Be specific. Reference line numbers.

Then use /review in any PI session.

Limitations you should know about

PI makes tradeoffs. Some are deliberate design choices, some are gaps.

No MCP support. PI doesn’t implement the Model Context Protocol. Mario’s position is that MCP adds 7–9% context overhead for what’s effectively a wrapper around CLI tools. PI’s approach: install the CLI tool, give it a README, and the agent figures it out. This works fine in practice, but it means you can’t reuse MCP servers you’ve already configured for other tools.

No built-in sub-agents. Claude Code can spin up 7 parallel sub-agents to handle tasks concurrently. PI doesn’t have this out of the box. You can build it by spawning PI recursively via bash (pi --print), but it’s manual work compared to Claude Code’s Task tool.

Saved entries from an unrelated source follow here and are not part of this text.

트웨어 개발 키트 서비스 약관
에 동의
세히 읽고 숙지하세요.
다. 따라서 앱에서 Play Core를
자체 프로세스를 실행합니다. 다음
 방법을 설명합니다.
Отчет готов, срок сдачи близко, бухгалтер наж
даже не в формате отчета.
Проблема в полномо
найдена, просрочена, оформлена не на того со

TypeScript SDK for deep customization. If you want to write extensions that modify tool behavior, add custom UI elements, or intercept agent actions, you need TypeScript. This is a strength (in-process, 25+ event hooks, access to full session state) but also a barrier if TypeScript isn’t your stack.

No IDE integration. PI is terminal-only. No VS Code panel, no JetBrains plugin. You work in your terminal alongside your editor. Some people prefer this; others find it disruptive.

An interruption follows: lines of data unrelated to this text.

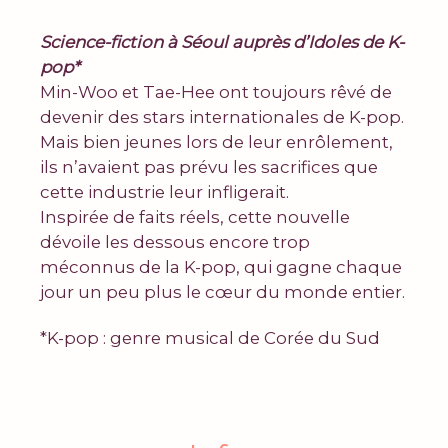
Science-fiction à Séoul auprès d’Idoles de K-
pop*
Min-Woo et Tae-Hee ont toujours rêvé de
devenir des stars internationales de K-pop.
Mais bien jeunes lors de leur enrôlement,
ils n’avaient pas prévu les sacrifices que
cette industrie leur infligerait.
Inspirée de faits réels, cette nouvelle
dévoile les dessous encore trop
méconnus de la K-pop, qui gagne chaque
jour un peu plus le cœur du monde entier.
*K-pop : genre musical de Corée du Sud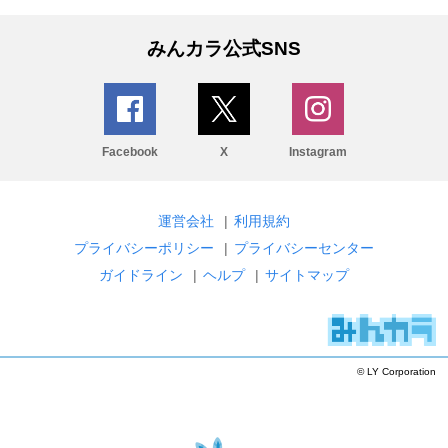
みんカラ公式SNS
Facebook
X
Instagram
運営会社
|
利用規約
プライバシーポリシー
|
プライバシーセンター
ガイドライン
|
ヘルプ
|
サイトマップ
© LY Corporation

No enterprise features. No SSO, no audit logs, no managed deployment. PI is for individual developers and small teams who want control over their tools.

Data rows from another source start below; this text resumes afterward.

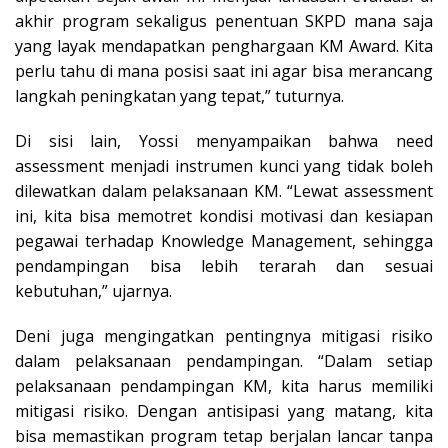
akhir program sekaligus penentuan SKPD mana saja
yang layak mendapatkan penghargaan KM Award. Kita
perlu tahu di mana posisi saat ini agar bisa merancang
langkah peningkatan yang tepat,” tuturnya.
Di sisi lain, Yossi menyampaikan bahwa need
assessment menjadi instrumen kunci yang tidak boleh
dilewatkan dalam pelaksanaan KM. “Lewat assessment
ini, kita bisa memotret kondisi motivasi dan kesiapan
pegawai terhadap Knowledge Management, sehingga
pendampingan bisa lebih terarah dan sesuai
kebutuhan,” ujarnya.
Deni juga mengingatkan pentingnya mitigasi risiko
dalam pelaksanaan pendampingan. “Dalam setiap
pelaksanaan pendampingan KM, kita harus memiliki
mitigasi risiko. Dengan antisipasi yang matang, kita
bisa memastikan program tetap berjalan lancar tanpa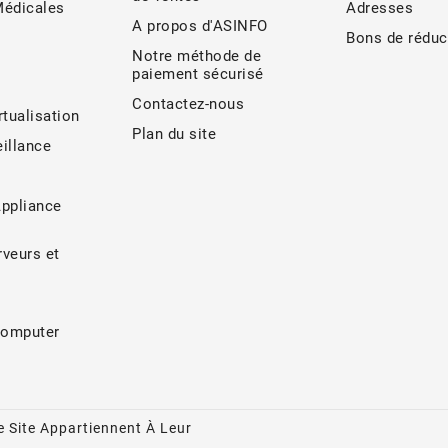
Médicales
Adresses
A propos d'ASINFO
Bons de réduc
Notre méthode de
paiement sécurisé
Contactez-nous
rtualisation
Plan du site
illance
Appliance
veurs et
Computer
 Site Appartiennent À Leur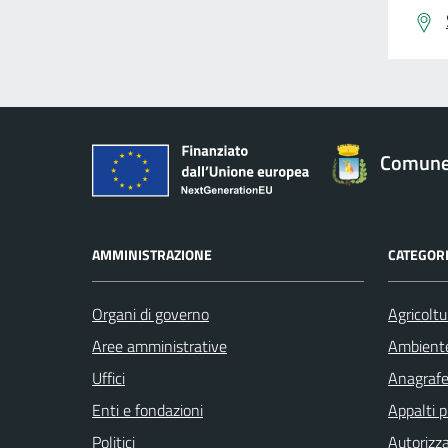
Comune 
AMMINISTRAZIONE
CATEGORI
Organi di governo
Agricoltu
Aree amministrative
Ambient
Uffici
Anagrafe 
Enti e fondazioni
Appalti p
Politici
Autorizza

Model quality ceiling. Even the best local models don’t match Claude Sonnet on hard coding tasks. Qwen3-Coder-Next gets close (70%+ SWE-bench vs. Claude’s ~72%), but Qwen 3.6 35B-A3B on a 24GB GPU (or 16GB with --cpu-moe) is a step below that. You’re trading some capability for privacy and zero cost. For most day-to-day coding tasks, the tradeoff is worth it. For hard debugging and architectural decisions, you might still want a frontier model.

PI vs. Claude Code vs. Aider: when to use each

Factor	PI + Local Model	Claude Code	Aider
Cost	$0 (local)	$20–200/mo or API	API costs only
Privacy	Full (nothing leaves your machine)	Code goes to Anthropic	Code goes to provider
Model flexibility	Any model, any provider	Claude only	Most models
Best model quality	Good (local) to Excellent (local + cloud mix)	Excellent	Excellent (uses frontier)
Setup complexity	Medium (Ollama + PI config)	Low (npm install, API key)	Low (pip install, API key)
Extension system	TypeScript, very flexible	Hooks + plugins	Limited
Git integration	Manual (via bash)	Built-in	Excellent (auto-commits)
IDE integration	None (terminal only)	VS Code, JetBrains	VS Code watch mode

Use PI + local models when: privacy matters, you want zero ongoing costs, you enjoy customizing your tools, or you’re running coding agents on infrastructure you control.

Use Claude Code when: you need the best possible model quality, you want batteries-included with minimal setup, or you’re working on hard problems where frontier model intelligence is the bottleneck.

Use Aider when: you want tight git integration with automatic commits, you prefer a Python ecosystem, or you want to mix cloud models without building your own configuration.

Getting started

Install Ollama and pull qwen3.6:35b (or whatever fits your GPU)
npm install -g --ignore-scripts @earendil-works/pi-coding-agent
Create ~/.pi/agent/models.json and settings.json as shown above
Add an AGENTS.md to your project with stack and conventions
Run pi in your project directory

You’ll know within 30 minutes whether the local model experience works for your workflow. If it does, you just saved yourself $20–200/month and gained full privacy over your codebase.